However, if we only wanted those products where the category starts with “fruit” than we can use the ^ anchor:

starts_with_fruit = products['product_category'].str.contains('^fruit', case=False, na=False)
products[starts_with_fruit].head()

	product_id	manufacturer_id	department	brand	product_category	product_type	package_size
3	26190	69	GROCERY	Private	FRUIT - SHELF STABLE	APPLE SAUCE	50 OZ
25	27503	69	GROCERY	Private	FRUIT - SHELF STABLE	CRANBERRY SAUCE	16 OZ
590	44599	69	GROCERY	Private	FRUIT - SHELF STABLE	FRUIT COCKTAIL FRUIT SALAD	15.25 OZ
610	45218	69	GROCERY	Private	FRUIT - SHELF STABLE	PEARS	15.25 OZ
633	45607	69	GROCERY	Private	FRUIT - SHELF STABLE	PINEAPPLE	8 OZ

Alternatively, if we only wanted those products where the category ends with “fruit” than we can use the $ anchor:

ends_with_fruit = products['product_category'].str.contains('fruit$', case=False, na=False)
products[ends_with_fruit].head()

	product_id	manufacturer_id	department	brand	product_category	product_type	package_size
344	37543	876	NUTRITION	National	DRIED FRUIT	RAISINS	24 OZ
772	49930	2	PRODUCE	National	STONE FRUIT	PEACHES YELLOW FLESH	None
896	54460	69	NUTRITION	Private	DRIED FRUIT	RAISINS	24 OZ BAG
1113	64583	2	PRODUCE	National	TROPICAL FRUIT	TROPICAL FRUIT - OTHER	CTN
1267	71432	876	NUTRITION	National	DRIED FRUIT	DRIED FRUIT - OTHER	7 OZ

And we can combine the two if we only wanted those products where the category starts or ends with “fruit”:

starts_or_ends_with_fruit = (
    products['product_category']
    .str.contains('^fruit|fruit$', case=False, na=False)
)

products[starts_or_ends_with_fruit].head()

	product_id	manufacturer_id	department	brand	product_category	product_type	package_size
3	26190	69	GROCERY	Private	FRUIT - SHELF STABLE	APPLE SAUCE	50 OZ
25	27503	69	GROCERY	Private	FRUIT - SHELF STABLE	CRANBERRY SAUCE	16 OZ
344	37543	876	NUTRITION	National	DRIED FRUIT	RAISINS	24 OZ
590	44599	69	GROCERY	Private	FRUIT - SHELF STABLE	FRUIT COCKTAIL FRUIT SALAD	15.25 OZ
610	45218	69	GROCERY	Private	FRUIT - SHELF STABLE	PEARS	15.25 OZ

Metacharacters#

Metacharacters consist of non-alphanumeric symbols such as:

. \ | ( ) [ { $ * + ?

To match metacharacters in regex you need to escape.
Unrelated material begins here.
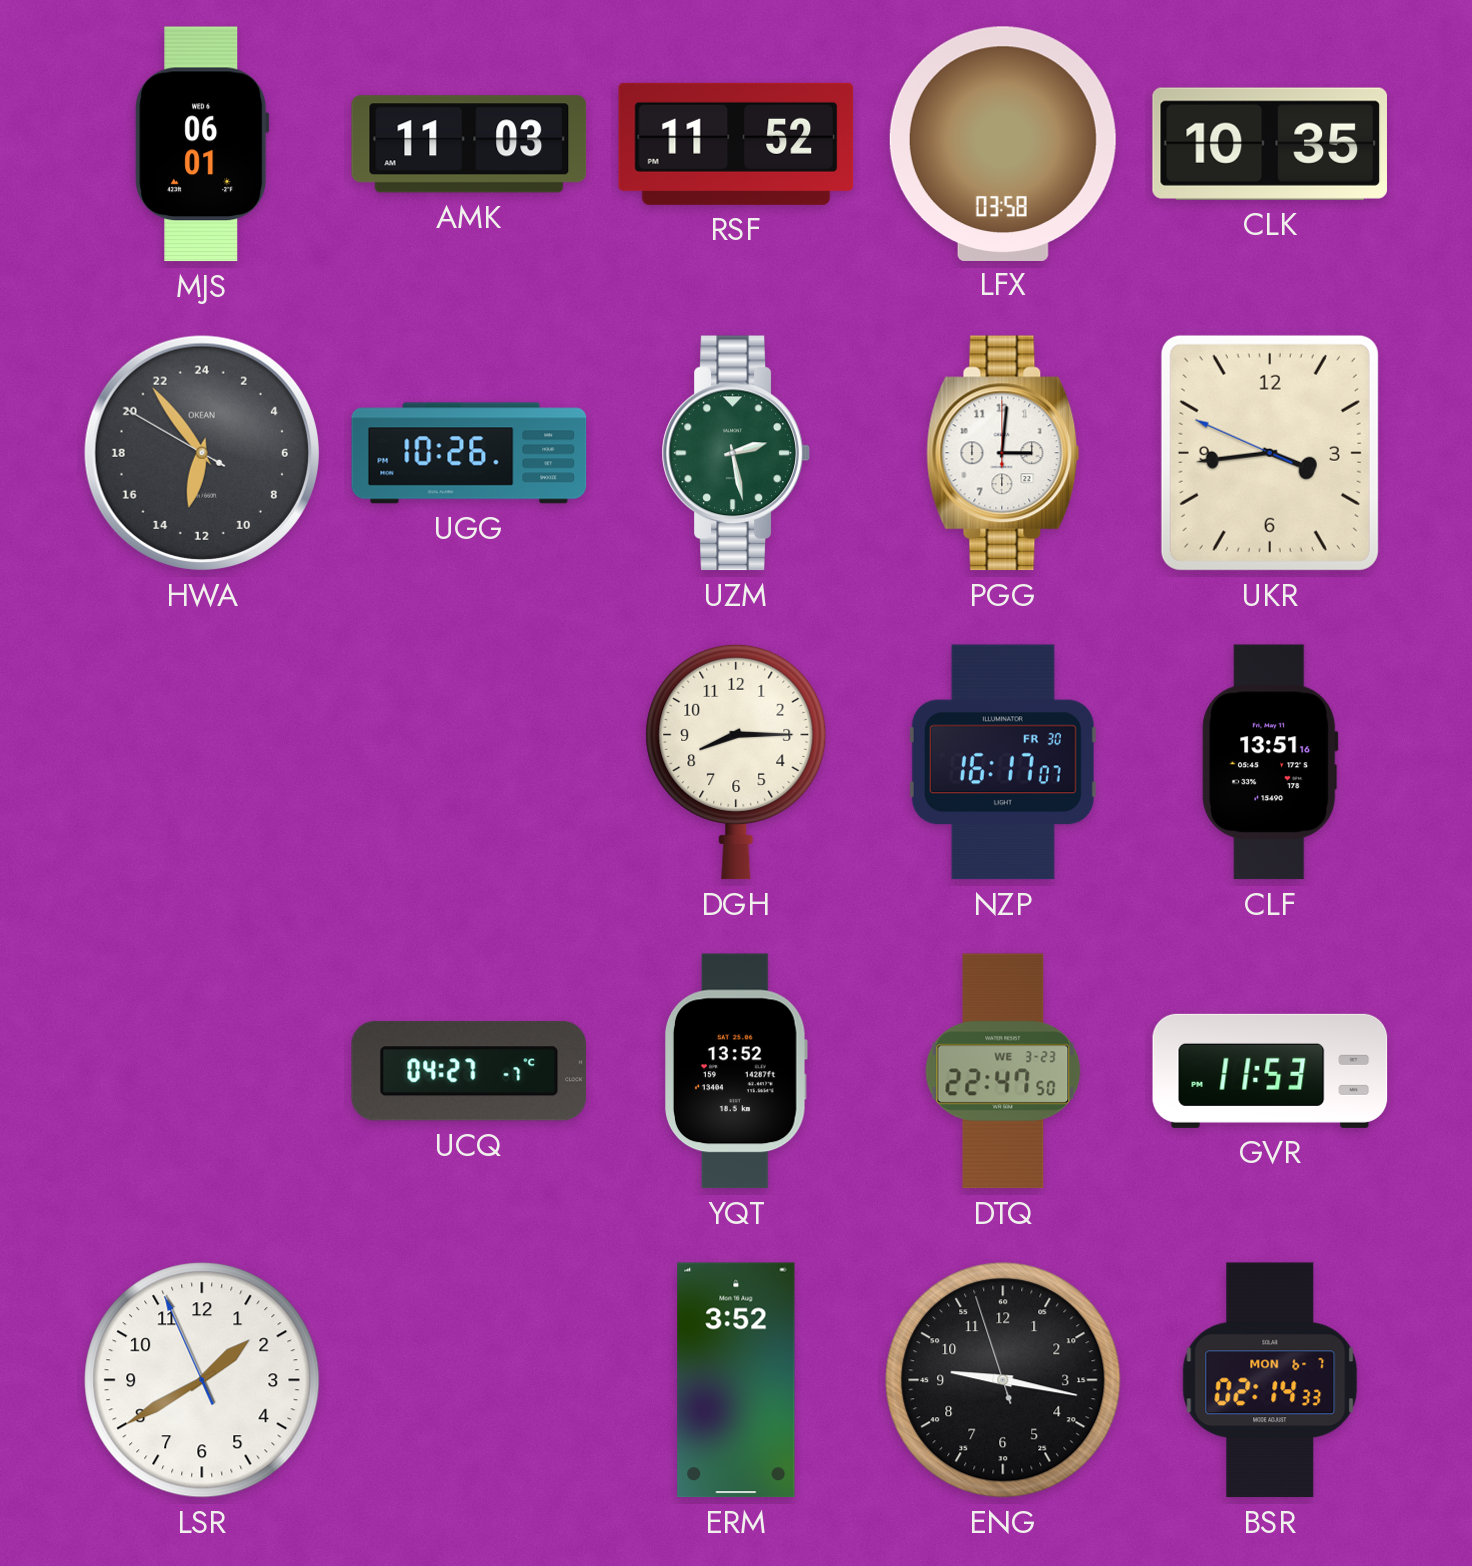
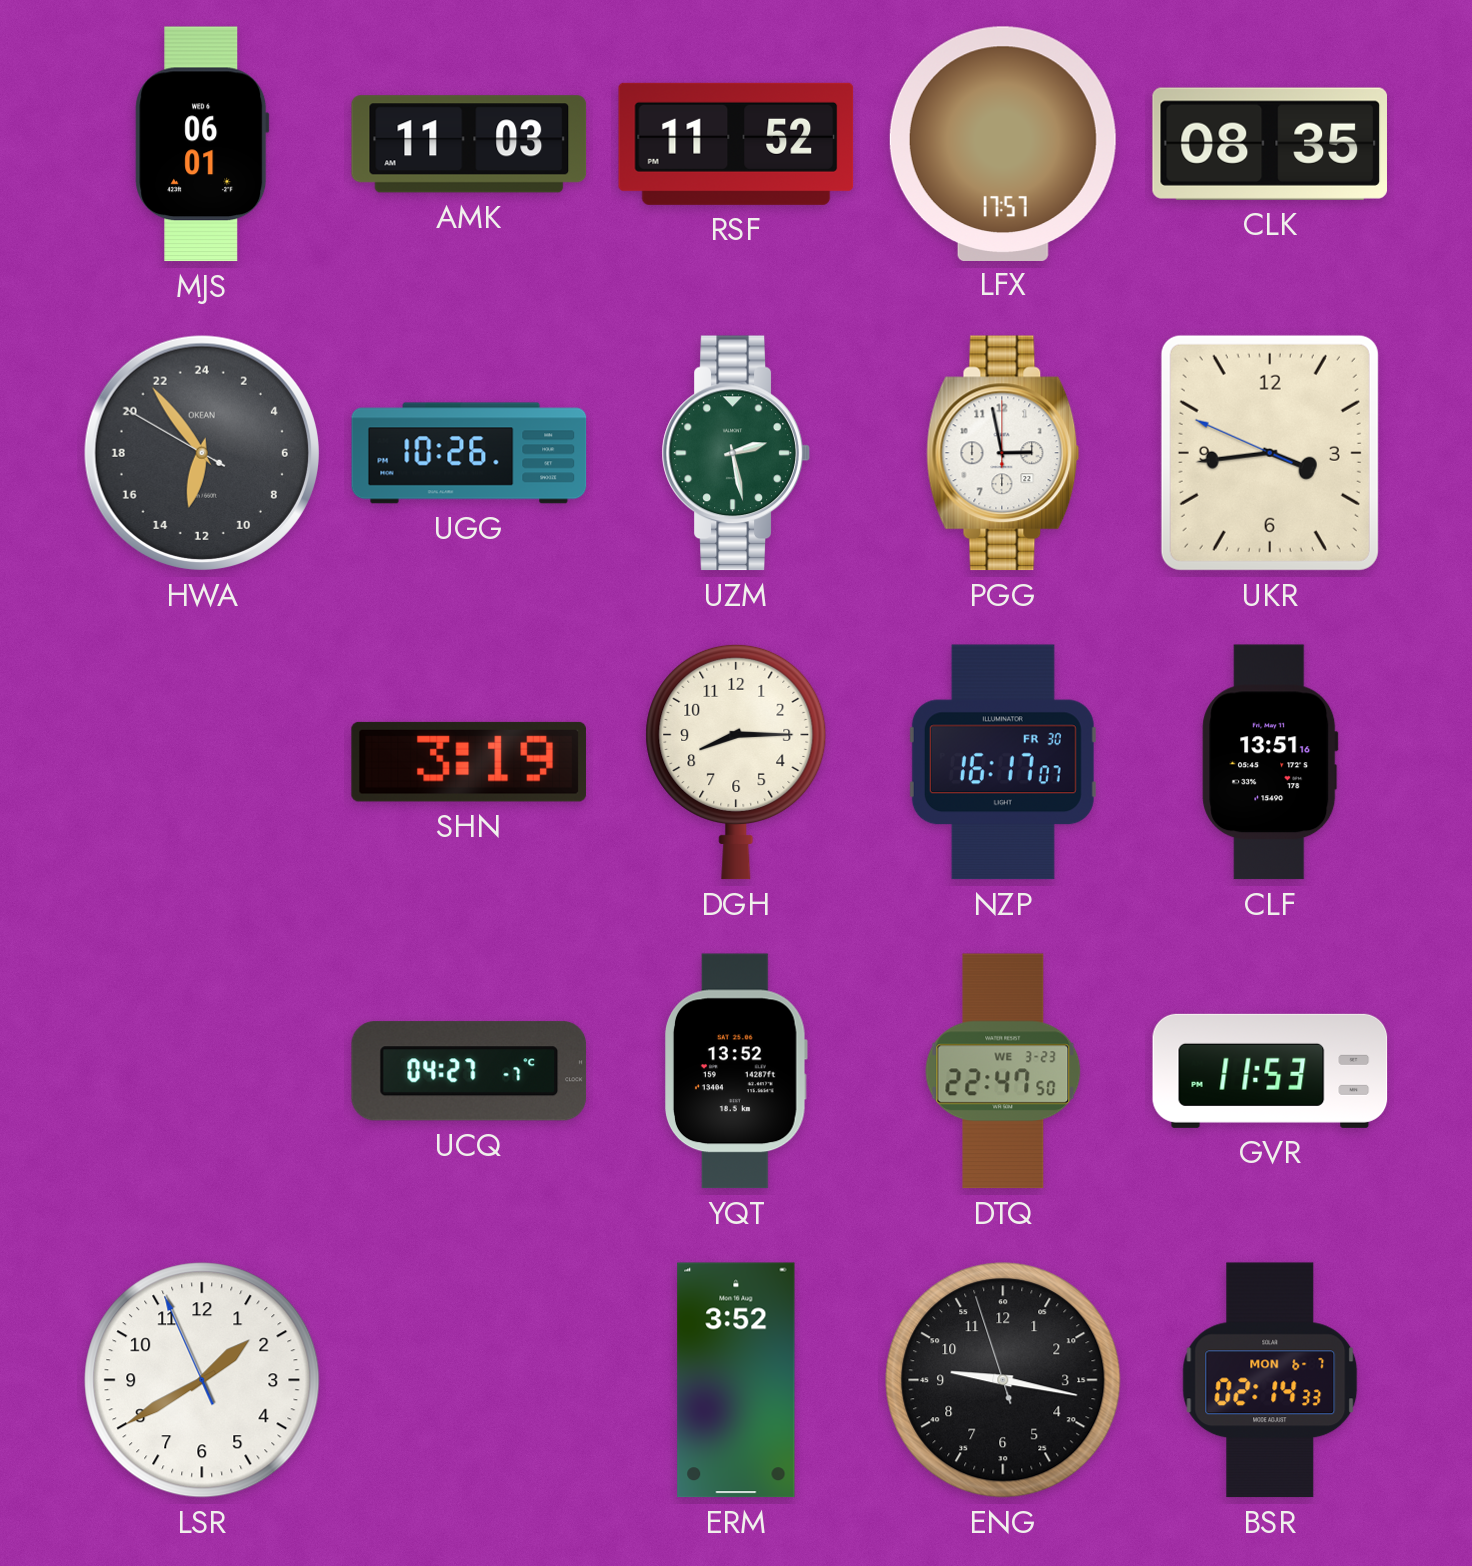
LFX: 03:58 -> 17:57
CLK: 10:35 -> 08:35
PGG: 3:01 -> 2:58
SHN: none -> 3:19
In Python, we escape them with a single or double backslash “\”. The following displays the general escape syntax for the most common metacharacters:

Table 2 Escaping metacharacters.#
Metacharacter	Literal Meaning	Escape Syntax
.	period or dot	`\\.`
$	dollar sign	`\$`
*	asterisk	`\*`
+	plus sign	`\+`
?	question mark	`\?`
\|	vertical bar	`\\|`
^	caret	`\^`
[	square bracket	`\[`
{	curly brace	`\{`
(	parenthesis	`\(`

The reason we need to escape these characters is because most of these actually have meaning when declaring regular expressions. For example, say we wanted to identify any product_category that contains a period (“.”). If we simply use the following we actually get all our records back.

Warning

Actually, this returns almost all our records. Since we use na=False, any product_category that has a missing value will be dropped.
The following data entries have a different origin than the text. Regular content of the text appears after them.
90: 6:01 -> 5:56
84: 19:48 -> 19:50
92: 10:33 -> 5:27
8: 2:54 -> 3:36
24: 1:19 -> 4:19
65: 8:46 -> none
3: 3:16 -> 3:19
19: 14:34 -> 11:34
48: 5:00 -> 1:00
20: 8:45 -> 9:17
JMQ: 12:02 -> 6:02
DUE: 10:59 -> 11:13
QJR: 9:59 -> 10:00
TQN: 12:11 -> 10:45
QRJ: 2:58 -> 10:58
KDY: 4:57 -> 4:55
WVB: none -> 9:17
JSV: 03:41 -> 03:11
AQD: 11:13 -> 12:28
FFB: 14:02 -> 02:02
wildcard = products['product_category'].str.contains('.', case=False, na=False)
products[wildcard].head()

	product_id	manufacturer_id	department	brand	product_category	product_type	package_size
0	25671	2	GROCERY	National	frozen ICE	ICE - CRUSHED/CUBED	22 LB
2	26093	69	PASTRY	Private	BREAD	BREAD:ITALIAN/FRENCH	None
3	26190	69	GROCERY	Private	FRUIT - SHELF STABLE	APPLE SAUCE	50 OZ
4	26355	69	GROCERY	Private	COOKIES/CONES	SPECIALTY COOKIES	14 OZ
5	26426	69	GROCERY	Private	SPICES & EXTRACTS	SPICES & SEASONINGS	2.5 OZ

So, we need to use an escape (“”) to tell the regular expression you want to match a literal metacharacter.
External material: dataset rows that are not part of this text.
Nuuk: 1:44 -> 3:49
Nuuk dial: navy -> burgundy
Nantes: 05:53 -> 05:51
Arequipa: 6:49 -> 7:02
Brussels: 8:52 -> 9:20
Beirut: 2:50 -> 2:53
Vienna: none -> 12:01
includes_dot = products['product_category'].str.contains('\\.', case=False, na=False)
products[includes_dot].head()

	product_id	manufacturer_id	department	brand	product_category	product_type	package_size
527	43361	1916	GROCERY	National	MISC. DAIRY	MEXICAN SOFT TORTILLAS AND WRA	33 OZ
802	50776	69	GROCERY	Private	MISC. DAIRY	REFRIGERATED PUDDING	24 OZ
866	53070	69	GROCERY	Private	MISC. DAIRY	REFRIGERATED PUDDING	24 OZ
1019	60924	435	GROCERY	National	MISC. DAIRY	REFRIGERATED PASTA	9 OZ
1114	64623	289	GROCERY	National	MISC. DAIRY	MISC DAIRY REFIGERATED	20 OZ

Character classes#

To match one of several characters in a specified set we can enclose the characters of concern with square brackets [ ]. In addition, to matching any characters not in a specified character set we can include the caret ^ at the beginning of the set within the brackets. The following displays the general syntax for common character classes but these can be altered easily as shown in the examples that follow:

Table 3 Common character classes.#
Character class	Description
`[aeiou]`	match any specified lower case vowel
`[AEIOU]`	match any specified upper case vowel
`[0123456789]`	match any specified numeric values
`[0-9]`	match any range specified numeric values
`[a-z]`	match any range of lowercase letters
`[A-Z]`	match any range of uppercase letters
`[a-zA-Z0-9]`	match any of the above
`[^aeiou]`	match anything other than a lowercase vowel
`[^0-9]`	match anything other than the specified numeric values

For example, say we wanted to find any products where the package_size is not a round numeric size in ounces. The following identifies any rows where package_size contains a dot (remember, we need to escape that character with \\.) followed by “oz”.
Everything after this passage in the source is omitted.